Northeastern Section (45th Annual) and Southeastern Section (59th Annual) Joint Meeting (13-16 March 2010)

Paper No. 3
Presentation Time: 8:45 AM

EUSTATIC HISTORY, SEQUENCE ARCHITECTURE, AND LITHOFACIES ASSOCIATIONS OF THE NJ TRANSECT: PRELIMINARY RESULTS OF IODP Exp313


MOUNTAIN, Gregory S., Earth and Planetary Sciences, Rutgers University, Wright Labs, 610 Taylor Rd, Piscataway, NJ 08854, PROUST, Jean-Noel, UPR Cnrs 4661, CNRS/Universite de Rennes, Géosciences Rennes, Campus de Beaulieu, 35042 Rennes cedex, France, MCINROY, David, British Geological Survey, Murchison House, West Mains Road, Edinburgh, EH9 3LA, United Kingdom and EXPEDITION313, SciParty, ECORD Science Operator, British Geological Survey, Murchison House, West Mains Road, Edinburgh, EH9 3LA, gmtn@rci.rutgers.edu

We report preliminary results of IODP Expedition 313 that drilled and logged 3 sites in 35 m of water 45-65 km offshore New Jersey in May-July 2009. Cores were split, sampled and analyzed at the Bremen Core Repository in November 2009. These data constitute the long-awaited 'missing link' in a transect of sites begun in 1993 by IODP/ICDP to recover Oligocene-Miocene sea-level history from the NJ coastal plain to the continental slope. The goal is to: (1) compare the age of base-level changes with the age of sea-level lowerings predicted by the δ18O glacio-eustatic proxy; (2) estimate the corresponding amplitudes, rates and mechanisms of sea-level change during this time of Earth's 'Icehouse'; and (3) evaluate models that predict lithofacies successions, depositional environments and the arrangement of seismic reflections in response to sea-level change.

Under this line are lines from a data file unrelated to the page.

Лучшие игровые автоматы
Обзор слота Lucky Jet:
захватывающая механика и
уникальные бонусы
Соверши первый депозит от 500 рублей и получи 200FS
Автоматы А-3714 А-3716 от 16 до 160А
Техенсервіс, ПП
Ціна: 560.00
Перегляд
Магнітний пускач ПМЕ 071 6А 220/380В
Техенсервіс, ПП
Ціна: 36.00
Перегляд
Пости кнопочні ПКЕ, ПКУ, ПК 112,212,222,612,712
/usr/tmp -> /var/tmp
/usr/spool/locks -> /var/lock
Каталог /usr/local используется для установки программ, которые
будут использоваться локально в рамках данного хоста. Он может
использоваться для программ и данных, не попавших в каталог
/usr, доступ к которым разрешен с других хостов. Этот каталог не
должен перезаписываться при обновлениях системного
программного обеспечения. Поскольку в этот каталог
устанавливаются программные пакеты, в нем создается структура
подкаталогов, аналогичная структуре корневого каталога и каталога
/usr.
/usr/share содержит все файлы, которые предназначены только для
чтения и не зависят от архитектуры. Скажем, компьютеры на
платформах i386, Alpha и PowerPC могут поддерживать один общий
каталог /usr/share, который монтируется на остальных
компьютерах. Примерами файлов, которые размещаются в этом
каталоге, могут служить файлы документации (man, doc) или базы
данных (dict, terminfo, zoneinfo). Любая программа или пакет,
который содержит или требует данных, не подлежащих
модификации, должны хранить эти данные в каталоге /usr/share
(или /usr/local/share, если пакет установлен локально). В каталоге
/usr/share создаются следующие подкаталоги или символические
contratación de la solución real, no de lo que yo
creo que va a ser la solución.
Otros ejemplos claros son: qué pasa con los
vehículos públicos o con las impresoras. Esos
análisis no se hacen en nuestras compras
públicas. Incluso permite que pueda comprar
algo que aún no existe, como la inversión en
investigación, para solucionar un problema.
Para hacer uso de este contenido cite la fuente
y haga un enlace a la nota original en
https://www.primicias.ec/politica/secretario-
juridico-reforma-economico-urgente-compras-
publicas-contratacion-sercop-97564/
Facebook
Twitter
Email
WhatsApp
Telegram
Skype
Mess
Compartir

We collected 1311 m of very good to excellent quality core with 80% recovery. The deepest hole was 757 mbsf; the oldest sediment was upper Eocene. Slim-line logs gathered spectral gamma ray, resistivity, magnetic susceptibility, sonic and acoustic televiewer measurements. Porewater was sampled at all depths at each site; uncontaminated sediments were frozen for microbiologic studies yet to be done.

The strategy of using 3 sites to sample clinoform topsets, foresets and toesets paid off. Downhole logs, multi-track measurements of unsplit cores, and physical properties of discrete samples provide core-log-seismic ties with depth uncertainties of roughly ±5 m or less. Further study will narrow this range and confidently link strata to as many as 16 regional surfaces/unconformities mapped in an accompanying seismic grid. Excellent paleontologic zonations plus Sr-isotopic ages reveal a nearly continuous composite record of ~1 myr sea-level cycles 22-12 Ma. Facies and benthic foram assemblages imply water depth changes of 60-100 m within transgressive-regressive cycles in topset beds. When all features are correlated between sites and backstripped to recover original geometries, this tight integration promises to provide reliable estimates of eustatic magnitudes. Large variations in porewater salinity are clearly controlled by facies. Their sharp vertical gradients await explanation, and relationships to microbiologic communities have yet to be determined.